Exercise aim>
All lines below containing the string "options" are to be copied.

(Material for this task Opens)

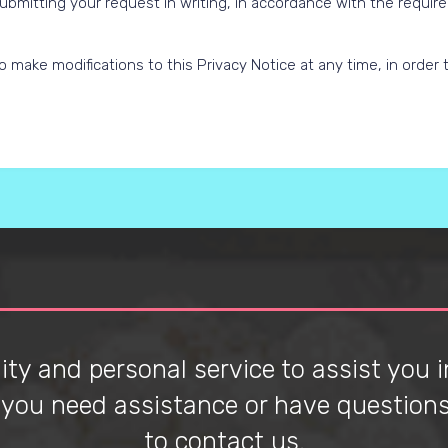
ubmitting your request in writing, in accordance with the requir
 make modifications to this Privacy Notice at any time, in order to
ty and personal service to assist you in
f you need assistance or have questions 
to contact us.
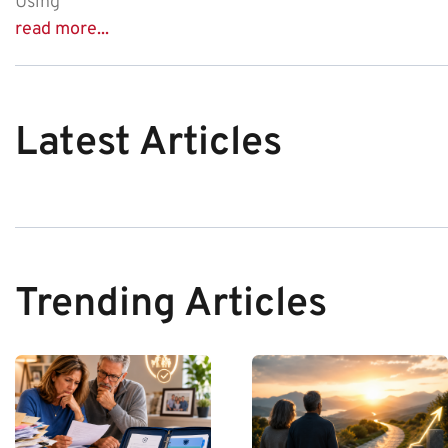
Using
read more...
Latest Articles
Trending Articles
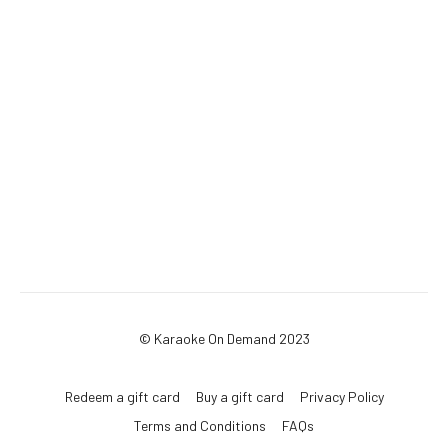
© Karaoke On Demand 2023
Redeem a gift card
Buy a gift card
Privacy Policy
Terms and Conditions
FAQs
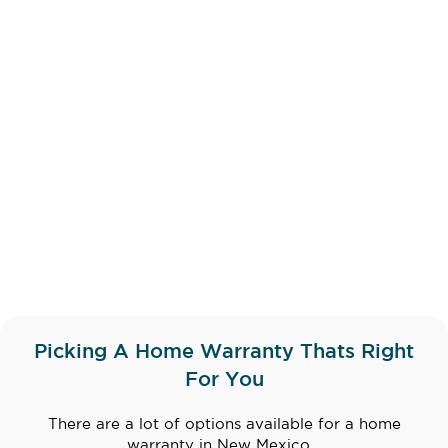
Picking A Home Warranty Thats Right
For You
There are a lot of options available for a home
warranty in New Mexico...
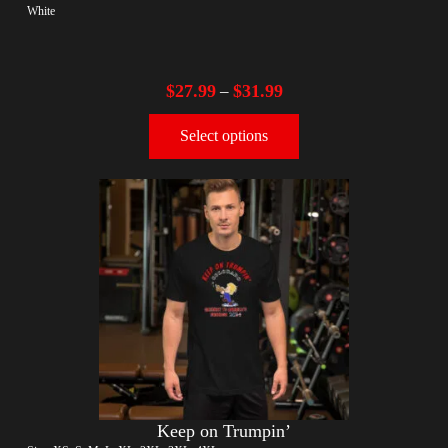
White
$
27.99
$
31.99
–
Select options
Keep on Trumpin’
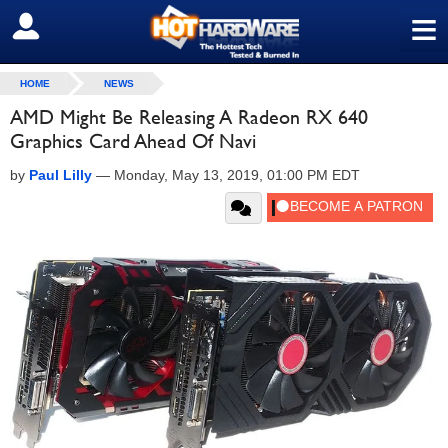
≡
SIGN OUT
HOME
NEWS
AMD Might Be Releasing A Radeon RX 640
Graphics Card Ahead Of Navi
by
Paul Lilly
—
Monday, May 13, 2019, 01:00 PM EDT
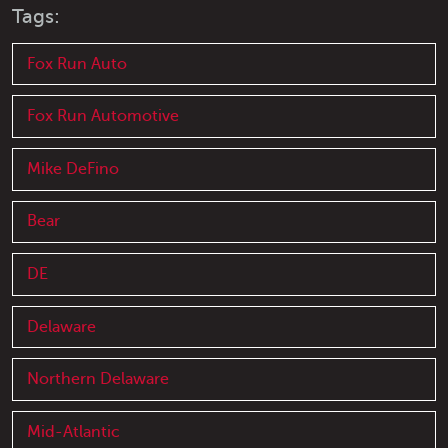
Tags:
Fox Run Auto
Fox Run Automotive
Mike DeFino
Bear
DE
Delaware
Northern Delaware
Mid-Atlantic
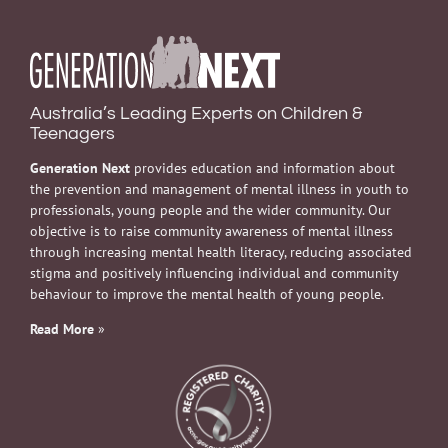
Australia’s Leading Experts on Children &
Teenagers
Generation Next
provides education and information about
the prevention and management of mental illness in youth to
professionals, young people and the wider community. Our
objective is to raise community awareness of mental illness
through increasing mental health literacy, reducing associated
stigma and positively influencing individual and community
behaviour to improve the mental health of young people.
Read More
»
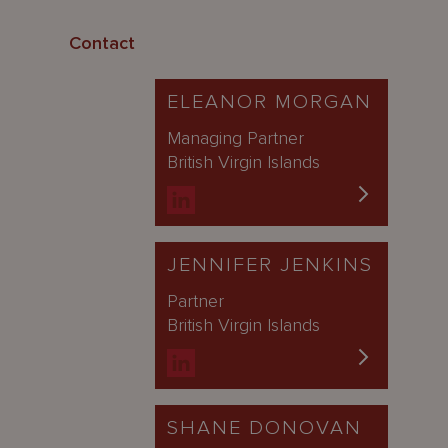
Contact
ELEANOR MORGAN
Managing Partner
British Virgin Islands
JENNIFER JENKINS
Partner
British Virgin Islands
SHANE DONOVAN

(Material for this task Closes)
(Material for this task Opens)

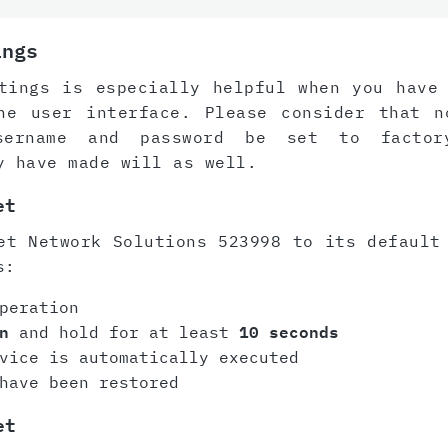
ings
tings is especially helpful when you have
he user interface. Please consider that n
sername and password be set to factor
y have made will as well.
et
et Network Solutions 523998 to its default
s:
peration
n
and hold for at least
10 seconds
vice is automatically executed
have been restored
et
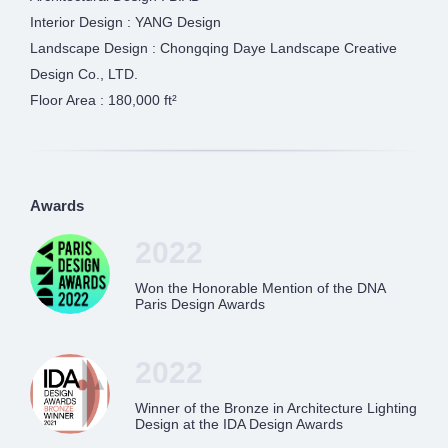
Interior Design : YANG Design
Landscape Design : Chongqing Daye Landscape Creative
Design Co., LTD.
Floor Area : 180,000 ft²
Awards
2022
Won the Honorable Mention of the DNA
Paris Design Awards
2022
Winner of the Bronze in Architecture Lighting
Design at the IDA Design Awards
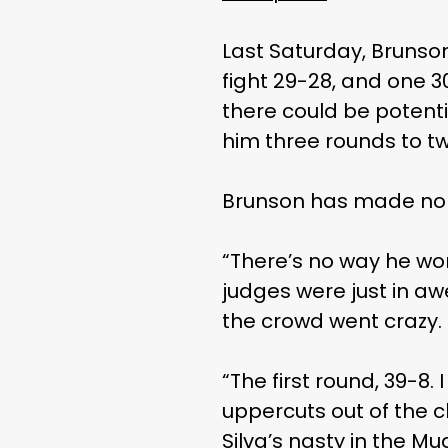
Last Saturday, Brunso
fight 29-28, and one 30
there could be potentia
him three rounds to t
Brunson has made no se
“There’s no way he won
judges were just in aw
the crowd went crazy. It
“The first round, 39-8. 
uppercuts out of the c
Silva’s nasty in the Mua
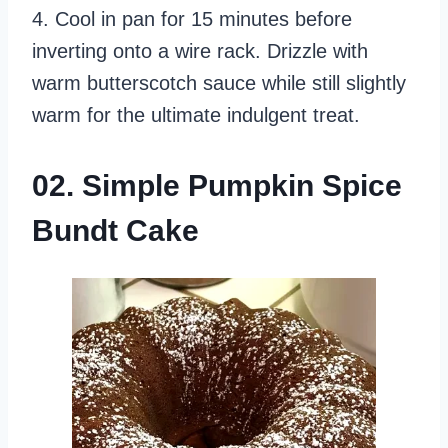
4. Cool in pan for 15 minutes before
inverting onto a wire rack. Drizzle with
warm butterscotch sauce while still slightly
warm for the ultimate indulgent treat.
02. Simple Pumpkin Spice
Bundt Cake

(Material for this task Closes)
(Material for this task Opens)

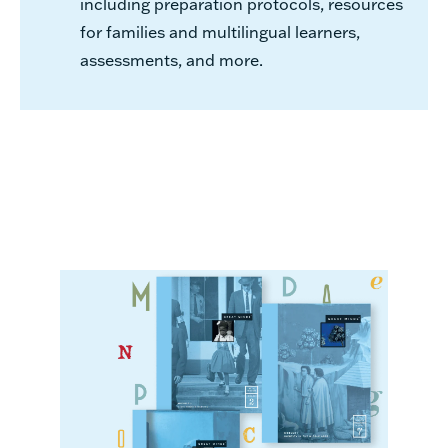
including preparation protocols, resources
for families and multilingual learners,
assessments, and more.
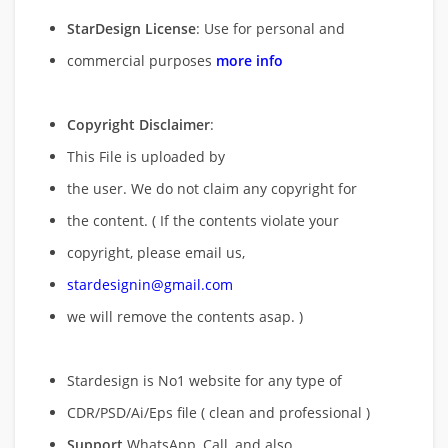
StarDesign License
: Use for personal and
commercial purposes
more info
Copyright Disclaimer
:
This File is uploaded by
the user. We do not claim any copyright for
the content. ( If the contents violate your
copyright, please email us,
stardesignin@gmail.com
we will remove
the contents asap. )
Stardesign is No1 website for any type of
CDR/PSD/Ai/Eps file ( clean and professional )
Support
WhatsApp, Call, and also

(Material for this task Closes)

Task result>
There are a lot of options available for a home
Select options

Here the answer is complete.